- [About this exercise]: Restate the records below word for word, and omit the images they hold.

━━ Exercise data

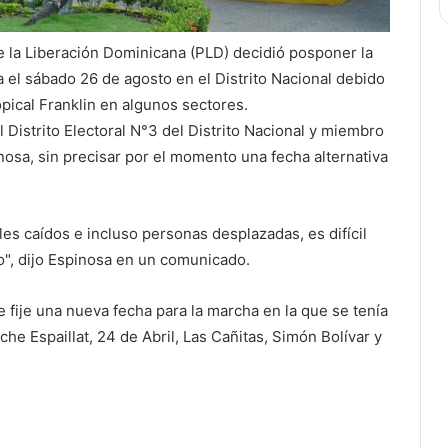
e la Liberación Dominicana (PLD) decidió posponer la
 el sábado 26 de agosto en el Distrito Nacional debido
opical Franklin en algunos sectores.
l Distrito Electoral N°3 del Distrito Nacional y miembro
nosa, sin precisar por el momento una fecha alternativa
les caídos e incluso personas desplazadas, es difícil
o", dijo Espinosa en un comunicado.
se fije una nueva fecha para la marcha en la que se tenía
he Espaillat, 24 de Abril, Las Cañitas, Simón Bolívar y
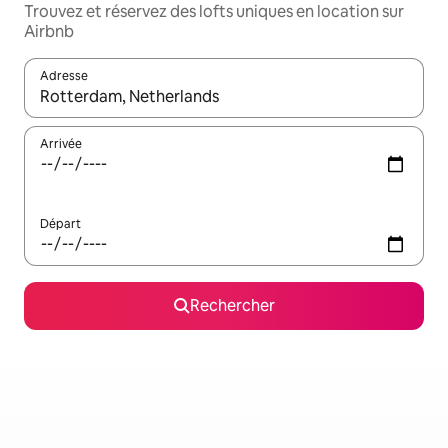
Trouvez et réservez des lofts uniques en location sur
Airbnb
Adresse
Lorsque les résultats s'affichent, utilisez les flèches vers le hau
Arrivée
Départ
Rechercher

━━━━

- [Finished exercise]:
e la Liberación Dominicana (PLD) decidió posponer la
 el sábado 26 de agosto en el Distrito Nacional debido
opical Franklin en algunos sectores.
l Distrito Electoral N°3 del Distrito Nacional y miembro
nosa, sin precisar por el momento una fecha alternativa
les caídos e incluso personas desplazadas, es difícil
o", dijo Espinosa en un comunicado.
se fije una nueva fecha para la marcha en la que se tenía
he Espaillat, 24 de Abril, Las Cañitas, Simón Bolívar y
Trouvez et réservez des lofts uniques en location sur
Airbnb
Adresse
Lorsque les résultats s'affichent, utilisez les flèches vers le hau
Arrivée
Départ
Rechercher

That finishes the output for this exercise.